Like with COVID-19, low-income communities, and communities of color will face disproportionate inequalities from a changing climate.
Grijalva’s bill will combat these issues, by prioritizing those most vulnerable, creating a coastal community vulnerability assessment, and creating a Tribal Resilience program to address climate impacts.
His bill seeks to directly answer the following: stop offshore drilling, protect ocean habitats, expand renewable energy, support climate-ready fisheries, addressing ocean health, increasing blue carbon and coastal resiliency, and reengaging in International and tribal ocean governance
“The ocean supports us in so many ways,” wrote Valerie Cleland with the NRDC. It feeds us, produces half the oxygen we breathe, and it has the power to mitigate climate change.

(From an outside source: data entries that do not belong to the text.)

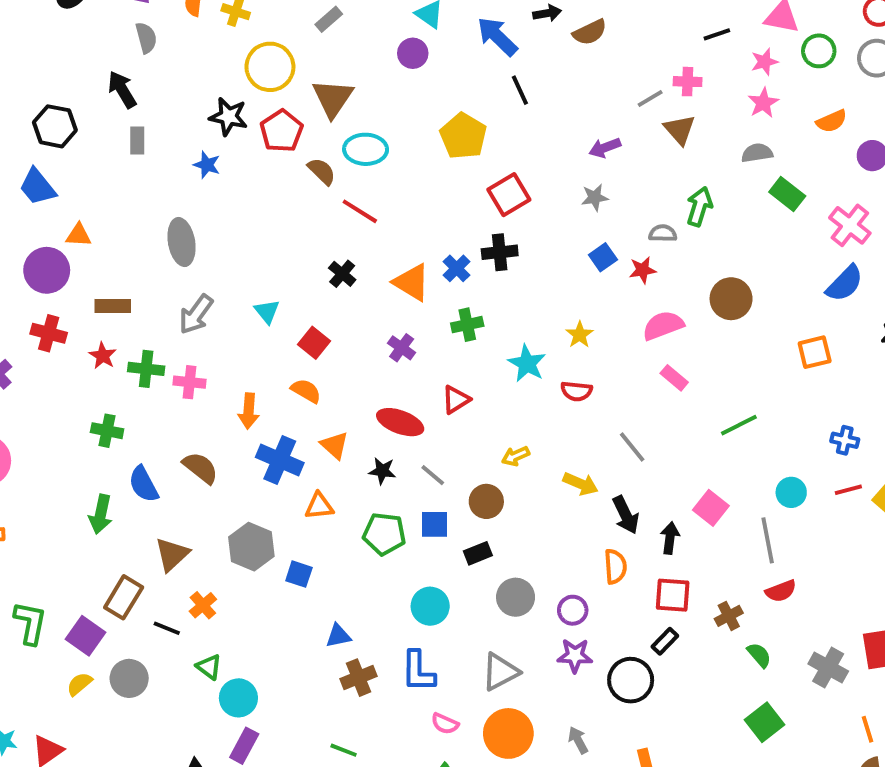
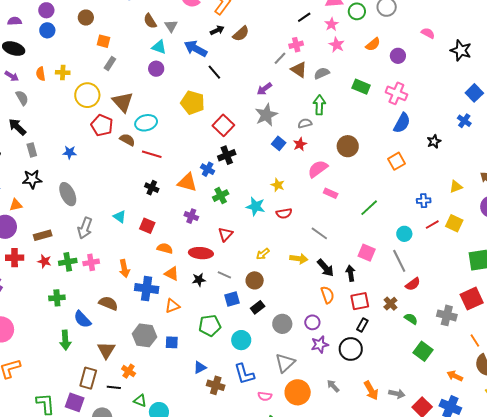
black star: (228, 117) -> (32, 179), moved
gray semicircle: (757, 153) -> (322, 73), moved
gray star: (595, 197) -> (266, 115), size x1.6
orange semicircle: (306, 391) -> (165, 248), moved
green pentagon: (384, 534) -> (210, 326), moved
brown cross: (359, 678) -> (216, 385), turned -36

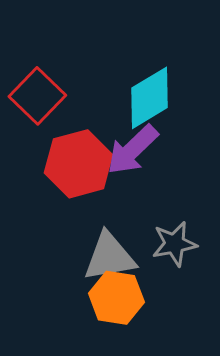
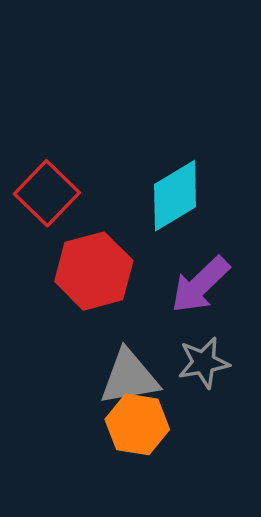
purple arrow: (132, 150) -> (200, 285), moved

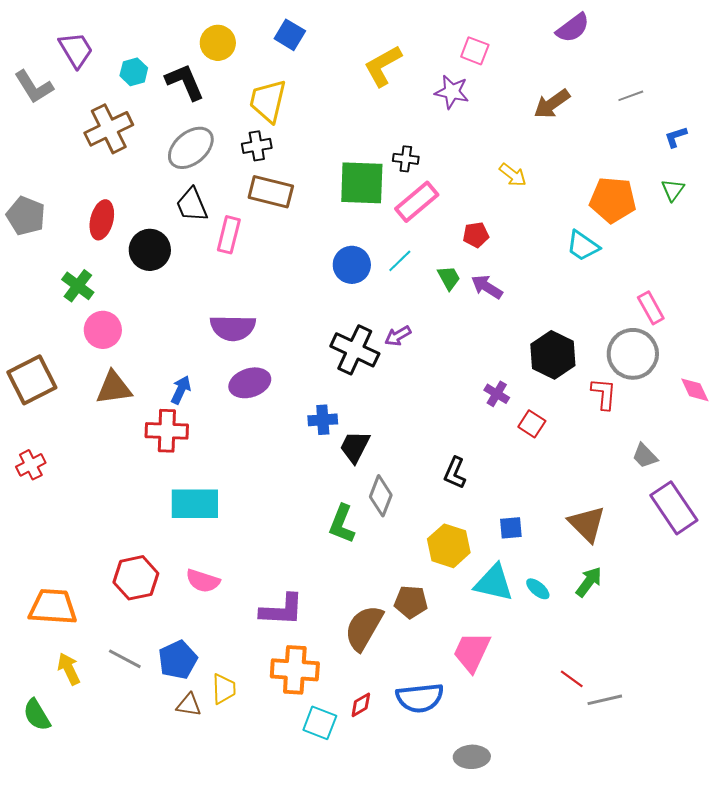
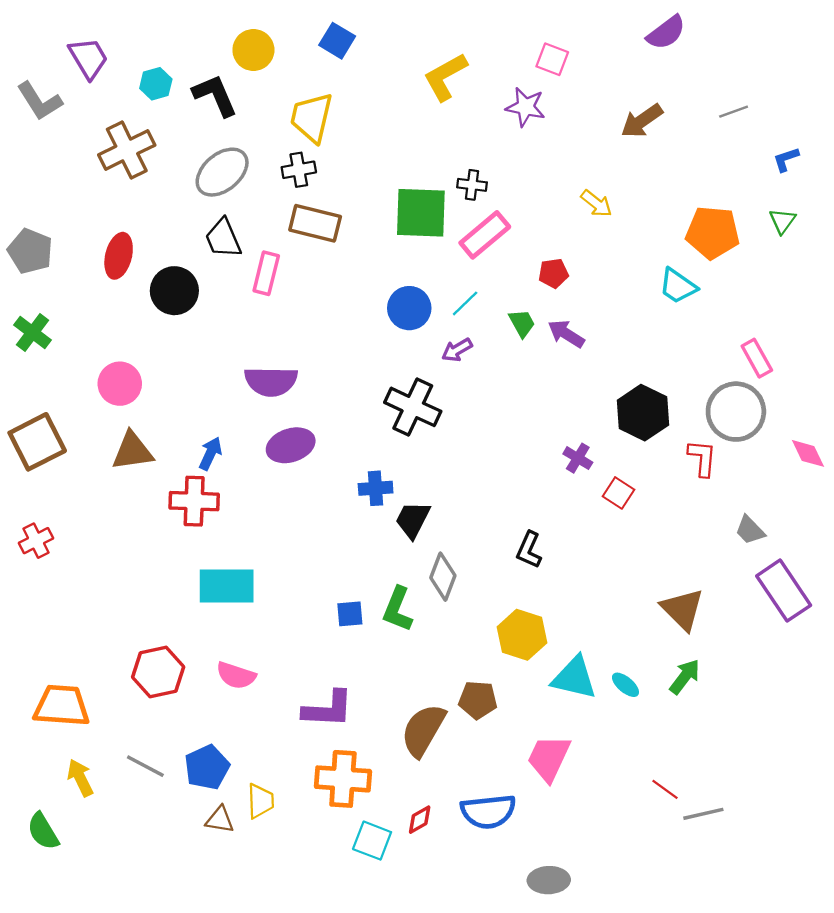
green cross: (78, 286) -> (33, 333), moved
purple arrow: (398, 336) -> (457, 350), moved
blue square: (511, 528) -> (350, 614), moved

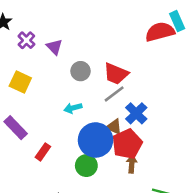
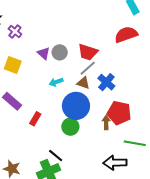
red semicircle: (160, 32) -> (126, 35), moved
purple triangle: (54, 47) -> (44, 53), moved
brown triangle: (114, 127) -> (83, 83), moved
red pentagon: (127, 144) -> (119, 113), moved, turned -30

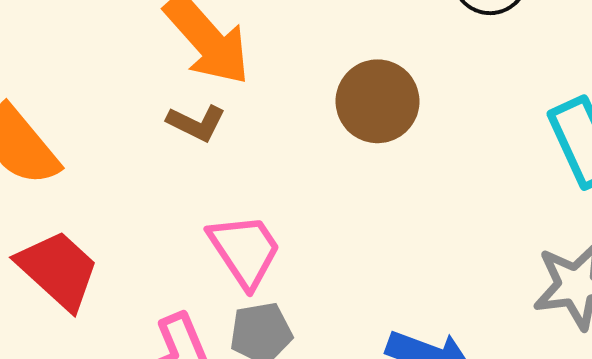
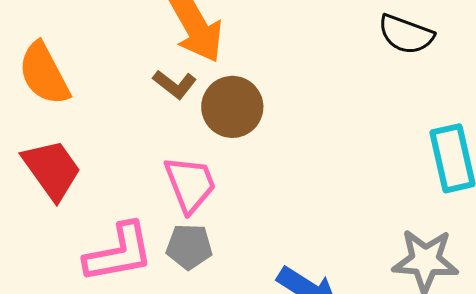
brown circle: (378, 101) -> (232, 107), moved

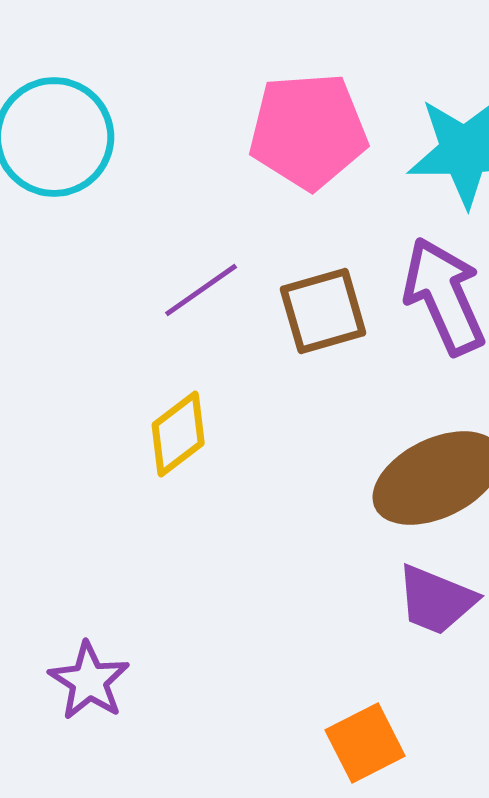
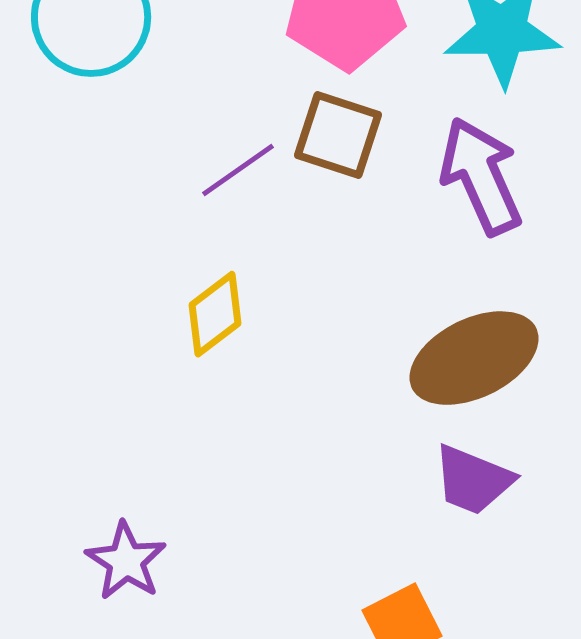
brown square: (323, 311) -> (338, 135), moved, turned 34

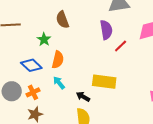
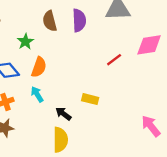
purple semicircle: (106, 30) -> (79, 20), moved
yellow rectangle: (104, 82) -> (90, 99), size x0.6

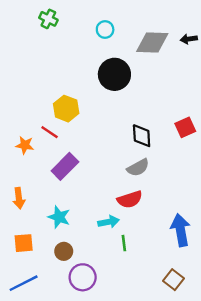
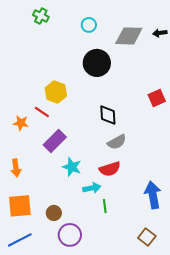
red square: (185, 127) -> (157, 98), moved
black diamond: (142, 136) -> (108, 115), moved
cyan star: (59, 217) -> (72, 167), moved
orange square: (24, 243) -> (20, 206), size x1.4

Humans need the ocean to survive. A healthy ocean means more food, jobs & recreation.
— Natural Resources Committee (@NRDems) October 20, 2020
Without #OceanClimateAction, the #ClimateCrisis will make the ocean unrecognizable for our children.
Watch @NRDems press conference on our new ocean climate bill ➡️ https://t.co/2dmzu2rZmx pic.twitter.com/KRCVtep1Br
At the core of Grijalva’s bill, is this sort of return to humanity’s relationship to nature, and doing our part in reversing the damage we’ve created.
“The way I look at it, we are in a reciprocal relationship with nature,” Grijalva said. “You reap what you sow. We polluters who have harmed our planet for decades, now we are all facing those consequences. But with solutions like this legislation and other proposals to confront climate change, we can and will do better.”